- TASK REQUIREMENTS -
This calls for a verbatim copy of all the data, with no images carried over.

------------------------------

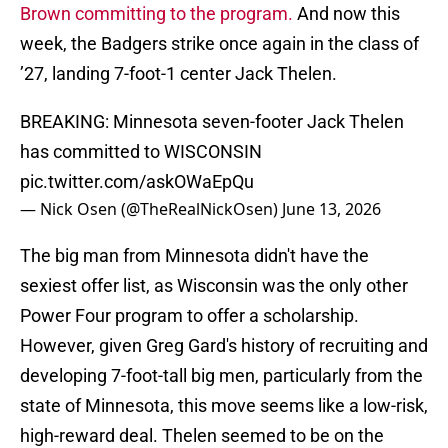
Brown committing to the program.
And now this
week, the Badgers strike once again in the class of
’27, landing 7-foot-1 center Jack Thelen.
BREAKING: Minnesota seven-footer Jack Thelen
has committed to WISCONSIN
pic.twitter.com/askOWaEpQu
— Nick Osen (@TheRealNickOsen)
June 13, 2026
The big man from Minnesota didn't have the
sexiest offer list, as Wisconsin was the only other
Power Four program to offer a scholarship.
However, given Greg Gard's history of recruiting and
developing 7-foot-tall big men, particularly from the
state of Minnesota, this move seems like a low-risk,
high-reward deal. Thelen seemed to be on the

------------------------------

- RESULT OF THE EXERCISE -
Brown committing to the program.
And now this
week, the Badgers strike once again in the class of
’27, landing 7-foot-1 center Jack Thelen.
BREAKING: Minnesota seven-footer Jack Thelen
has committed to WISCONSIN
pic.twitter.com/askOWaEpQu
— Nick Osen (@TheRealNickOsen)
June 13, 2026
The big man from Minnesota didn't have the
sexiest offer list, as Wisconsin was the only other
Power Four program to offer a scholarship.
However, given Greg Gard's history of recruiting and
developing 7-foot-tall big men, particularly from the
state of Minnesota, this move seems like a low-risk,
high-reward deal. Thelen seemed to be on the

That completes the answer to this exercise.